Wednesday, November 10, 2010


Aid Transparency After the Election: Emerging Common Ground?

This is a guest post by Karin Christiansen, who is the Director of Publish What You Fund.

The shift to Republican control of the U.S. House of Representatives means aid transparency is set to emerge as an area of common ground.

As Representative John Boehner (R-OH) said in July this year, "The American people [...] deserve to be a part of an open and transparent process”. Representative Darrell Issa (R-CA) highlighted just last month that “much of the raw data about government spending and performance is not accessible” and has stated “The ultimate goal is full transparency and accountability” in a conversation referring to unanswered Freedom of Information requests.
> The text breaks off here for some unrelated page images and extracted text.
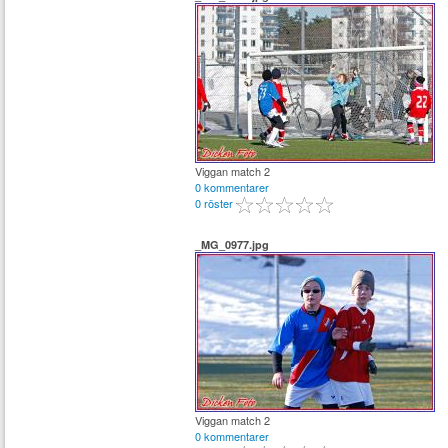
Viggan match 2
0 kommentarer
0 röster
_MG_0977.jpg
Viggan match 2
0 kommentarer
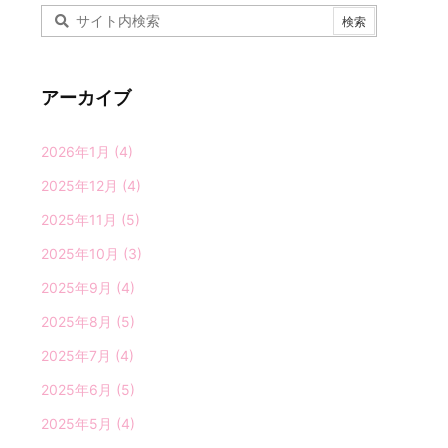
アーカイブ
2026年1月
(4)
2025年12月
(4)
2025年11月
(5)
2025年10月
(3)
2025年9月
(4)
2025年8月
(5)
2025年7月
(4)
2025年6月
(5)
2025年5月
(4)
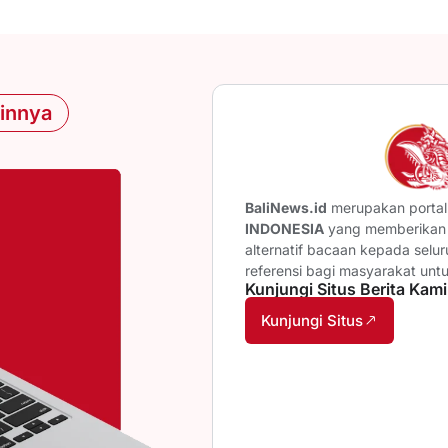
ainnya
BaliNews.id
merupakan portal 
INDONESIA
yang memberikan b
alternatif bacaan kepada selu
referensi bagi masyarakat unt
Kunjungi Situs Berita Kami
Kunjungi Situs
Members of both parties have shown their commitment to greater transparency and an open government to ensure accountability and value for money to taxpayers. Recently launched websites such as data.gov, recovery.gov, and usaspending.gov now allow citizens to see how their tax dollars are spent and where their money is going.
The day after the midterm elections President Obama said “I think the American people want to see more transparency, more openness. [...] And I think if you take Republicans and Democrats at their word this is an area that they want to deliver on for the American people”.
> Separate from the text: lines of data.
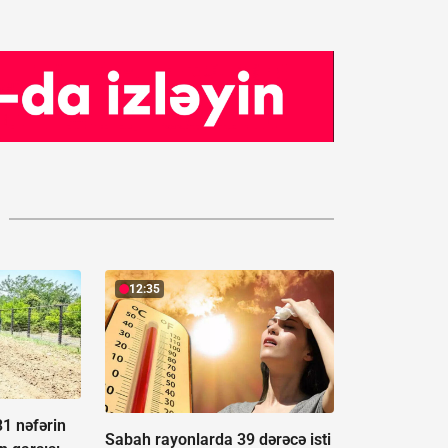
12:35
31 nəfərin
Sabah rayonlarda 39 dərəcə isti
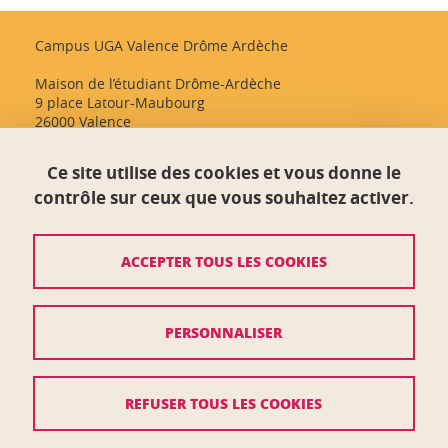
Campus UGA Valence Drôme Ardèche
Maison de l’étudiant Drôme-Ardèche
9 place Latour-Maubourg
26000 Valence
Ce site utilise des cookies et vous donne le
Crédits
contrôle sur ceux que vous souhaitez activer.
Mentions légales
ACCEPTER TOUS LES COOKIES
Plan du site
Données personnelles
PERSONNALISER
Politique des cookies
Gestion des cookies
REFUSER TOUS LES COOKIES
Plans et contacts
A major focus on aid transparency is emerging within U.S. foreign assistance, with the launch of the U.S. “aid transparency initiative” and an “aid dashboard” as part of the new framework on aid effectiveness. These steps demonstrate the political will for accountability and aid transparency, yet real value for money is still not being delivered. What is needed to ensure that aid money is used to best effect is comparability. For more effective foreign assistance, U.S. efforts should complement those of other donors.

Currently, the U.S. gives over $20 billion in foreign assistance each year through nearly two dozen different agencies and mechanisms.  With the proliferation of agencies and increased funding levels, there has not been a sufficient effort to track where teh money is going and the impact it is having. 

Fundamental to getting the most out of information on foreign assistance is a common language operating between U.S. agencies and with other donors. Without a common language – the ability to map and match data – we cannot get the most out of information. Comparability is what turns more information into better information.

Only when aid information can be compared across U.S. agencies and with other donors will it be possible for legislators, taxpayers, and aid workers to tell if money is being put to the best use possible.  Without knowing what other donors and development agencies are planning, how do you know where to channel your own resources?  Similarly, without knowing what resources the national government and other donors are, say, putting into the Liberian health sector, how can you tell whether U.S. efforts are having an impact?

There is already a coalition of major donors developing a common language to address the need for comparability; the process is called the International Aid Transparency Initiative (IATI).  The U.S. needs to seize the opportunity to ensure the IATI standard works for American and ensure taxpayers' money is spent to best effect not just at home, but also abroad.